Investors not on strike
POLICY UNCERTAINTY, RISK-RETURN FEARS BEHIND IT “Instead of companies refusing to invest and just holding on to cash, they are actually refusing to give that cash over to shareholders as a cautionary move” – Stuart Theobald, Intellidex.
Growth in nominal cash levels of the largest nonfinancial JSE-listed firms over the past decade doesn’t point to a corporate investment strike. The findings come following reports that corporate SA’s hoarding cash – a concept often tied to the idea of an investment strike – after a period of meaningful political and economic turbulence.
Intellidex’s study for Business Leadership South Africa (BLSA) shows that although the total cash held by 85 JSE-listed mining and industrial companies increased 17.4% a year to R765 billion over the past decade, the fluctuation in cash as a percentage of total assets has been fairly narrow (6.410.2%). It reached 7.8% in 2016.
The research argues the increase in nominal cash levels can largely be explained by the growth in companies’ market capitalisation over the period, the rand’s depreciation against the dollar and inflation’s impact.
There’s been a correlation between cash levels and real GDP growth. After the 2008 recession, cash levels started rising.
Intellidex’s Stuart Theobald says companies respond to poor economic conditions by increasing their cash holdings. But this doesn’t mean they’re on an investment strike or hoarding cash.
Moreover, dividends paid as a percentage of cash on balance sheets have come down over the past two years, supporting the view that caution’s applied.
In difficult economic conditions, one expects companies to increase their cash holdings.
Of particular concern is return on equity in a mining company, which is about 4% on average, lower than the return on bank deposits. “That is a serious problem because there is no rational reason to invest in a mining company when your return is below what you get from a bank deposit and that is the state that we are in at the moment and have been for the last three, four years.”
Although the rate of capex growth’s been declining, expansion and investment spending have remained fairly strong.
Theobald says there’s no reason to connect the level of cash holdings to the investments companies are making. “The things that do affect investment decisions are companies’ expectations over the returns that they can earn from those investments.” Particularly in mining, “the returns that both shareholders and companies themselves receive from investments are lower than the returns from simply holding cash”.
He says to improve investment, one must change the expectation of return on those investments. There’s currently a significant problem around expectations, particularly in mining, tied directly to the policy environment.

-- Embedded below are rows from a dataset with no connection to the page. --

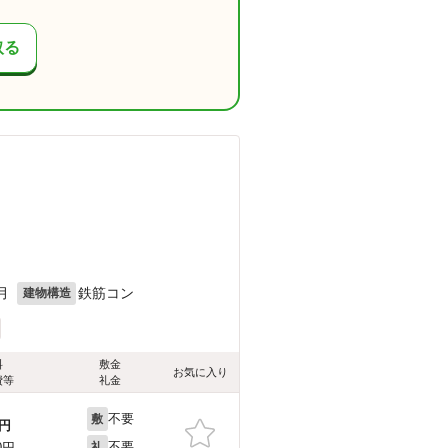
取る
月
鉄筋コン
建物構造
料
敷金
お気に入り
費等
礼金
不要
敷
円
不要
0円
礼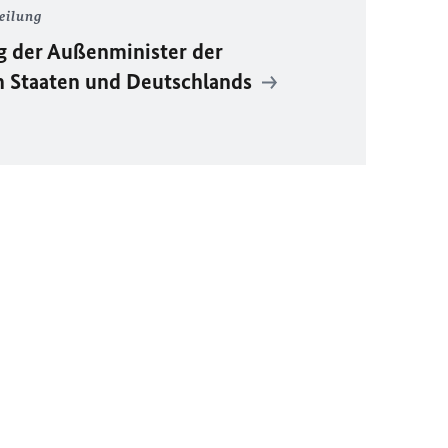
eilung
ng der Außenminister der
en Staaten und Deutschlands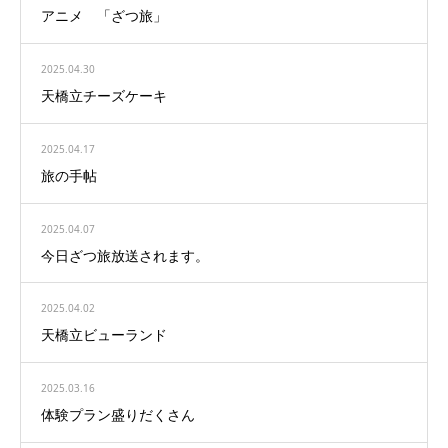
アニメ 「ざつ旅」
2025.04.30
天橋立チーズケーキ
2025.04.17
旅の手帖
2025.04.07
今日ざつ旅放送されます。
2025.04.02
天橋立ビューランド
2025.03.16
体験プラン盛りだくさん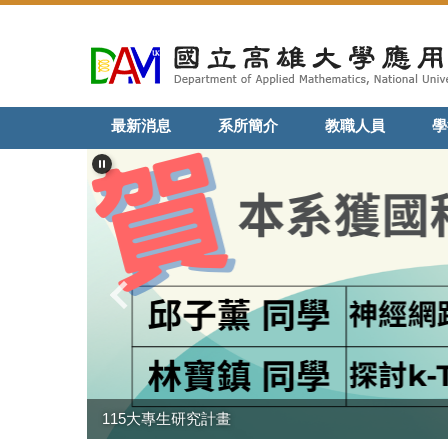
跳
到
主
要
內
最新消息
系所簡介
教職人員
學
容
區
115大專生研究計畫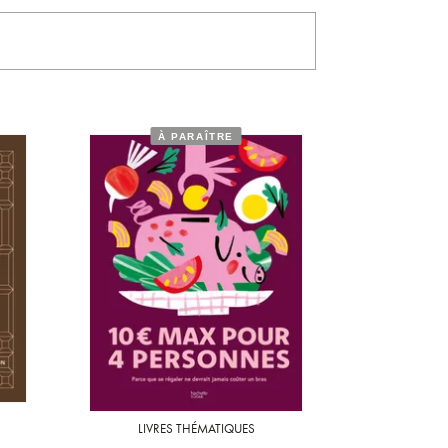
À PARAÎTRE
LIVRES THÉMATIQUES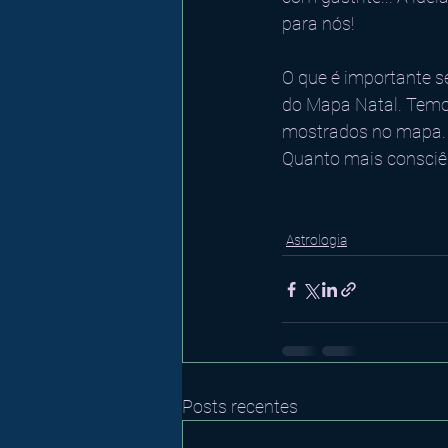
para nós! 
O que é importante se
do Mapa Natal. Temo
mostrados no mapa. 
Quanto mais consciên
Astrologia
Posts recentes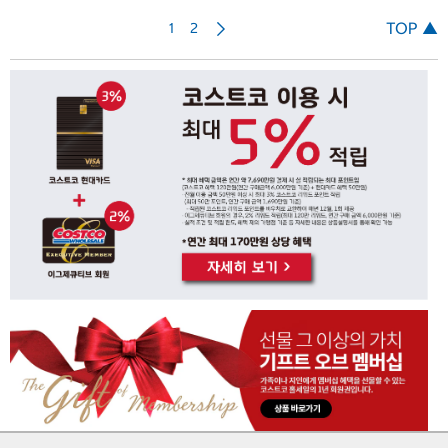
다
TOP ▲
1
2
음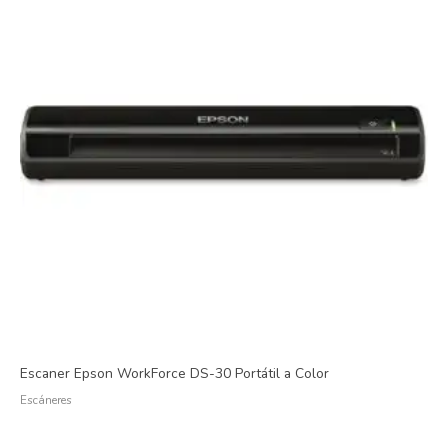
Escaner Epson WorkForce DS-30 Portátil a Color
Escáneres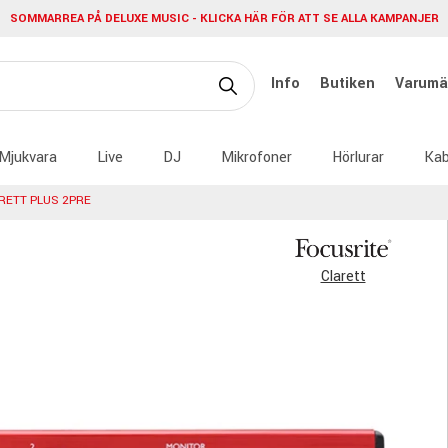
SOMMARREA PÅ DELUXE MUSIC - KLICKA HÄR FÖR ATT SE ALLA KAMPANJER
Info
Butiken
Varumä
Mjukvara
Live
DJ
Mikrofoner
Hörlurar
Kab
RETT PLUS 2PRE
Clarett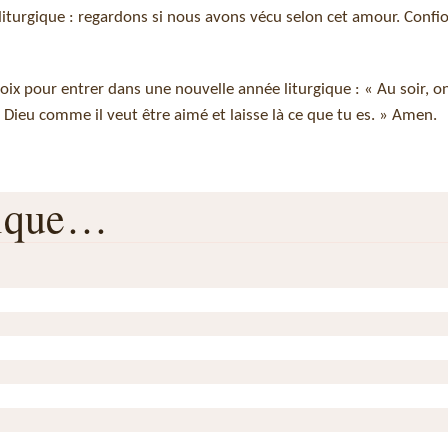
liturgique : regardons si nous avons vécu selon cet amour. Confio
oix pour entrer dans une nouvelle année liturgique : « Au soir, o
Dieu comme il veut être aimé et laisse là ce que tu es. » Amen.
rique…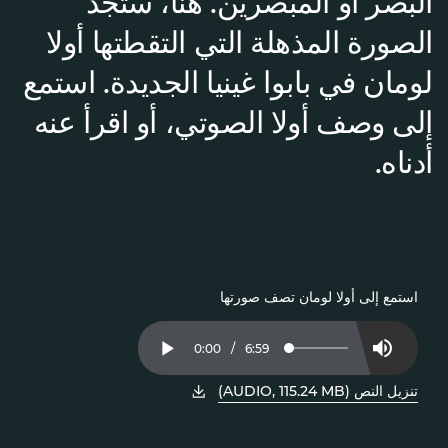
البصر أو المبصرين. هنا، ستجد
الصورة المذهلة التي التقطتها أولا
لومان في بابوا غينيا الجديدة. استمع
إلى وصف أولا الصوتي، أو اقرأ عنه
أدناه.
استمع إلى أولا لومان تصف صورتها
Current
0:00
/
Duration
6:59
Loaded
:
Play
Mute
2.37%
Time
تنزيل النص (AUDIO, 115.24 MB)
، افتح PDF في نافذة جديدة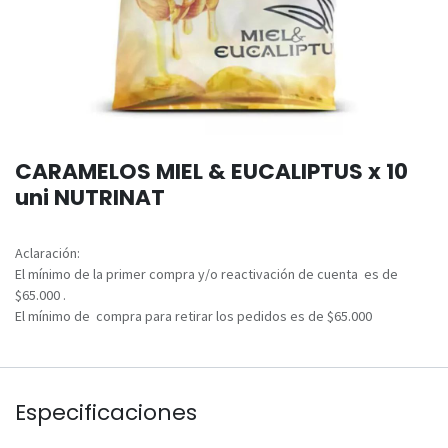
CARAMELOS MIEL & EUCALIPTUS x 10
uni NUTRINAT
Aclaración:
El mínimo de la primer compra y/o reactivación de cuenta es de
$65.000 .
El mínimo de compra para retirar los pedidos es de $65.000
Especificaciones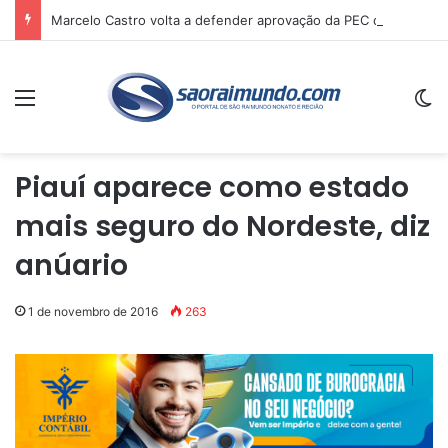
Marcelo Castro volta a defender aprovação da PEC que acaba com a escala 6×1 e avalia clima no Senado
Menu
Sw
Piauí aparece como estado
mais seguro do Nordeste, diz
anúario
1 de novembro de 2016
263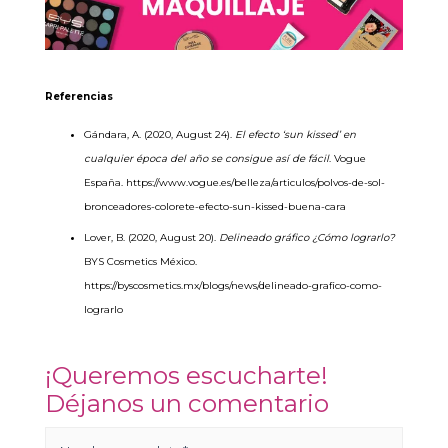
Referencias
Gándara, A. (2020, August 24).
El efecto ‘sun kissed’ en
cualquier época del año se consigue así de fácil
. Vogue
España.
https://www.vogue.es/belleza/articulos/polvos-de-sol-
bronceadores-colorete-efecto-sun-kissed-buena-cara
Lover, B. (2020, August 20).
Delineado gráfico ¿Cómo lograrlo?
BYS Cosmetics México.
https://byscosmetics.mx/blogs/news/delineado-grafico-como-
lograrlo
¡Queremos escucharte!
Déjanos un comentario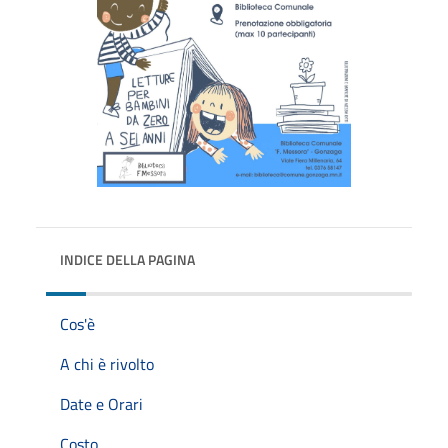
INDICE DELLA PAGINA
Cos'è
A chi è rivolto
Date e Orari
Costo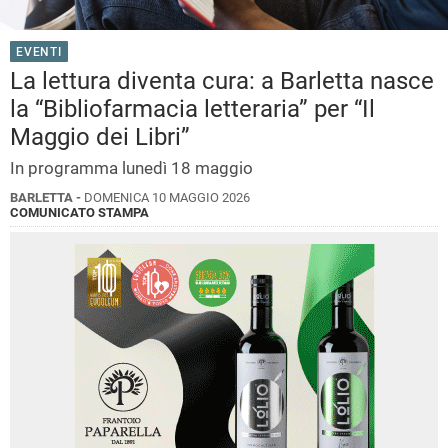
EVENTI
La lettura diventa cura: a Barletta nasce
la “Bibliofarmacia letteraria” per “Il
Maggio dei Libri”
In programma lunedì 18 maggio
BARLETTA -
DOMENICA 10 MAGGIO 2026
COMUNICATO STAMPA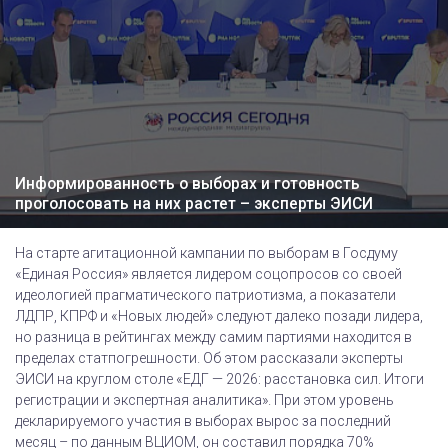
Информированность о выборах и готовность
проголосовать на них растет – эксперты ЭИСИ
На старте агитационной кампании по выборам в Госдуму
«Единая Россия» является лидером соцопросов со своей
идеологией прагматического патриотизма, а показатели
ЛДПР, КПРФ и «Новых людей» следуют далеко позади лидера,
но разница в рейтингах между самим партиями находится в
пределах статпогрешности. Об этом рассказали эксперты
ЭИСИ на круглом столе «ЕДГ — 2026: расстановка сил. Итоги
регистрации и экспертная аналитика». При этом уровень
декларируемого участия в выборах вырос за последний
месяц – по данным ВЦИОМ, он составил порядка 70%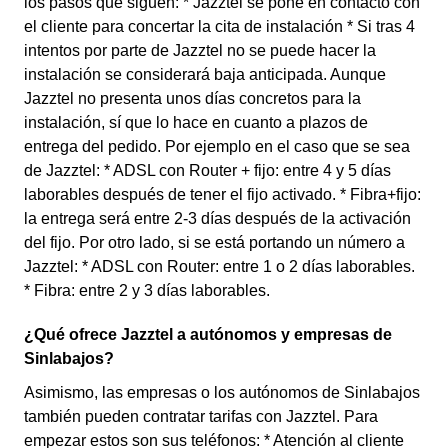
los pasos que siguen: * Jazztel se pone en contacto con
el cliente para concertar la cita de instalación * Si tras 4
intentos por parte de Jazztel no se puede hacer la
instalación se considerará baja anticipada. Aunque
Jazztel no presenta unos días concretos para la
instalación, sí que lo hace en cuanto a plazos de
entrega del pedido. Por ejemplo en el caso que se sea
de Jazztel: * ADSL con Router + fijo: entre 4 y 5 días
laborables después de tener el fijo activado. * Fibra+fijo:
la entrega será entre 2-3 días después de la activación
del fijo. Por otro lado, si se está portando un número a
Jazztel: * ADSL con Router: entre 1 o 2 días laborables.
* Fibra: entre 2 y 3 días laborables.
¿Qué ofrece Jazztel a autónomos y empresas de
Sinlabajos?
Asimismo, las empresas o los autónomos de Sinlabajos
también pueden contratar tarifas con Jazztel. Para
empezar estos son sus teléfonos: * Atención al cliente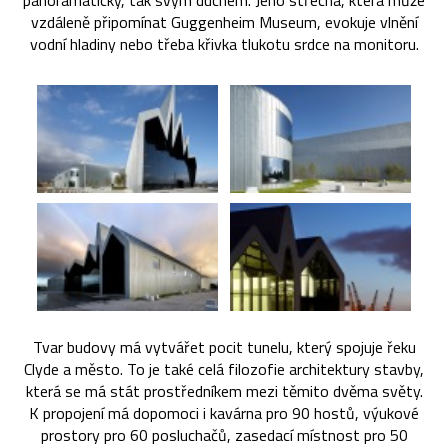
panoramaticky, tak svým duchem. Jeho střecha, která může
vzdáleně připomínat Guggenheim Museum, evokuje vlnění
vodní hladiny nebo třeba křivka tlukotu srdce na monitoru.
Tvar budovy má vytvářet pocit tunelu, který spojuje řeku
Clyde a město. To je také celá filozofie architektury stavby,
která se má stát prostředníkem mezi těmito dvěma světy.
K propojení má dopomoci i kavárna pro 90 hostů, výukové
prostory pro 60 posluchačů, zasedací místnost pro 50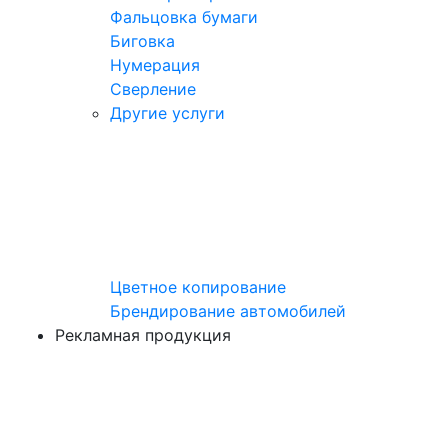
Фальцовка бумаги
Биговка
Нумерация
Сверление
Другие услуги
Цветное копирование
Брендирование автомобилей
Рекламная продукция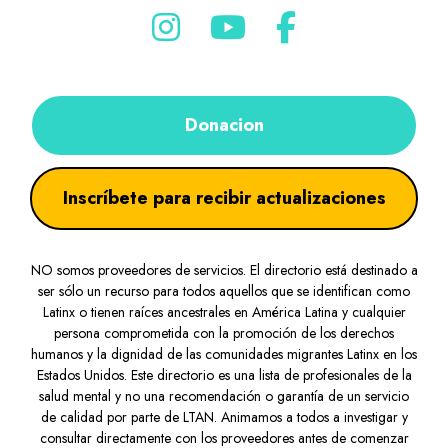
Donacion
Inscríbete para recibir actualizaciones
NO somos proveedores de servicios. El directorio está destinado a
ser sólo un recurso para todos aquellos que se identifican como
Latinx o tienen raíces ancestrales en América Latina y cualquier
persona comprometida con la promoción de los derechos
humanos y la dignidad de las comunidades migrantes Latinx en los
Estados Unidos. Este directorio es una lista de profesionales de la
salud mental y no una recomendación o garantía de un servicio
de calidad por parte de LTAN. Animamos a todos a investigar y
consultar directamente con los proveedores antes de comenzar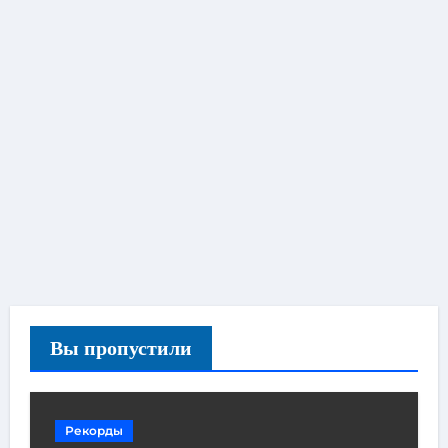
Вы пропустили
Рекорды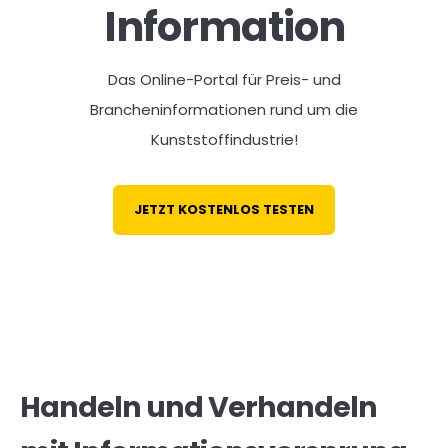
Information
Das Online-Portal für Preis- und
Brancheninformationen rund um die
Kunststoffindustrie!
JETZT KOSTENLOS TESTEN
Handeln und Verhandeln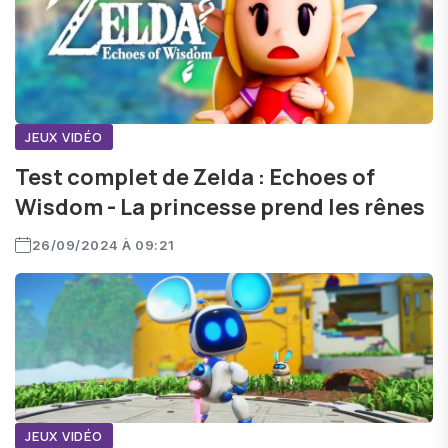
JEUX VIDÉO
Test complet de Zelda : Echoes of
Wisdom - La princesse prend les rênes
26/09/2024 À 09:21
JEUX VIDÉO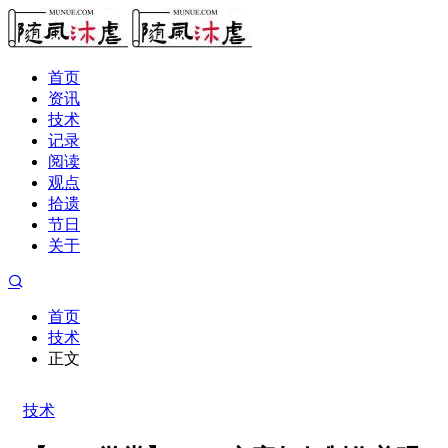
首页
资讯
技术
记录
阅读
观点
拾遗
节日
关于
首页
技术
正文
技术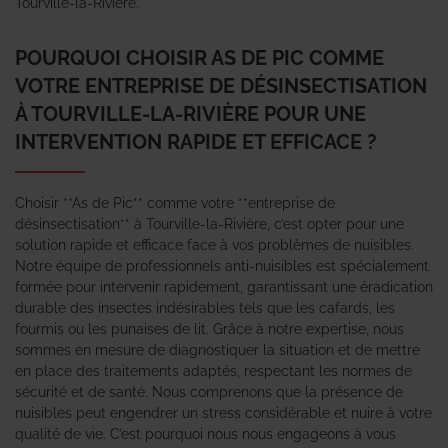
Tourville-la-Rivière.
POURQUOI CHOISIR AS DE PIC COMME
VOTRE ENTREPRISE DE DÉSINSECTISATION
À TOURVILLE-LA-RIVIÈRE POUR UNE
INTERVENTION RAPIDE ET EFFICACE ?
Choisir **As de Pic** comme votre **entreprise de
désinsectisation** à Tourville-la-Rivière, c’est opter pour une
solution rapide et efficace face à vos problèmes de nuisibles.
Notre équipe de professionnels anti-nuisibles est spécialement
formée pour intervenir rapidement, garantissant une éradication
durable des insectes indésirables tels que les cafards, les
fourmis ou les punaises de lit. Grâce à notre expertise, nous
sommes en mesure de diagnostiquer la situation et de mettre
en place des traitements adaptés, respectant les normes de
sécurité et de santé. Nous comprenons que la présence de
nuisibles peut engendrer un stress considérable et nuire à votre
qualité de vie. C’est pourquoi nous nous engageons à vous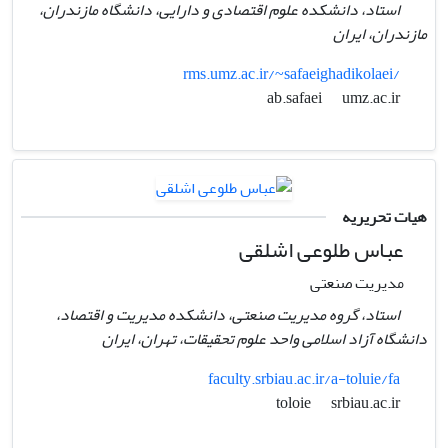
استاد، دانشکده علوم اقتصادی و دارایی، دانشگاه مازندران،
مازندران،‌ ایران
rms.umz.ac.ir/~safaeighadikolaei/
umz.ac.ir
ab.safaei
هیات تحریریه
عباس طلوعی اشلقی
مدیریت صنعتی
استاد، گروه مدیریت صنعتی، دانشکده مدیریت و اقتصاد،
دانشگاه آزاد اسلامی واحد علوم تحقیقات، تهران، ایران
faculty.srbiau.ac.ir/a-toluie/fa
srbiau.ac.ir
toloie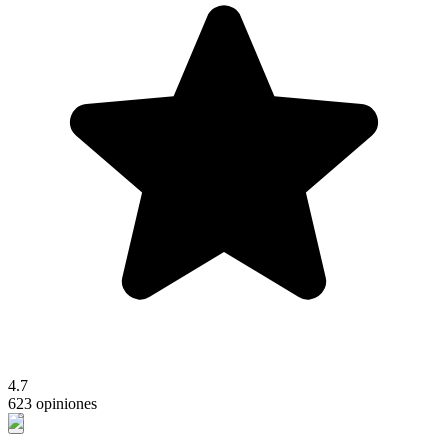
4.7
623 opiniones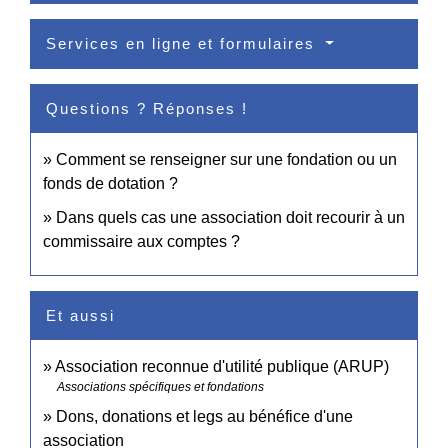
Services en ligne et formulaires
Questions ? Réponses !
Comment se renseigner sur une fondation ou un
fonds de dotation ?
Dans quels cas une association doit recourir à un
commissaire aux comptes ?
Et aussi
Association reconnue d'utilité publique (ARUP)
Associations spécifiques et fondations
Dons, donations et legs au bénéfice d'une
association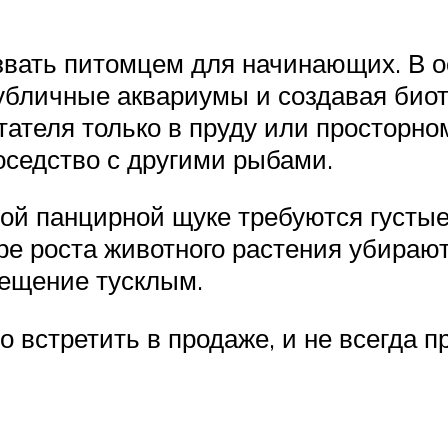
звать питомцем для начинающих. В 
публичные аквариумы и создавая би
итателя только в пруду или просторн
оседство с другими рыбами.
й панцирной щуке требуются густые 
ре роста животного растения убирают
вещение тусклым.
 встретить в продаже, и не всегда 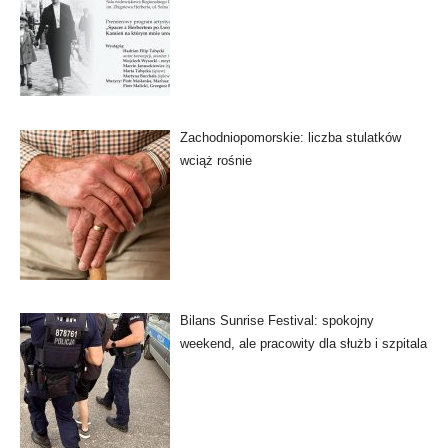
Zachodniopomorskie: liczba stulatków
wciąż rośnie
Bilans Sunrise Festival: spokojny
weekend, ale pracowity dla służb i szpitala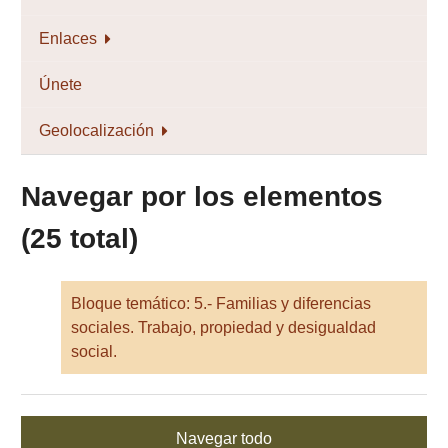
Enlaces
Únete
Geolocalización
Navegar por los elementos
(25 total)
Bloque temático: 5.- Familias y diferencias
sociales. Trabajo, propiedad y desigualdad
social.
Navegar todo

“In the current environment any rational assessment of investment decisions is going to say: ‘don’t invest’. This is not hoarding, this is not some attempt to punish any government or anything.”
Theobald says the issue must be addressed rationally. Appropriate policy can change the outlook for return on investment in mining. This will have a positive impact on business confidence, and in turn, investment decisionmaking.
Mark Lamberti of BLSA and Imperial, adds that risk-adjusted returns are important.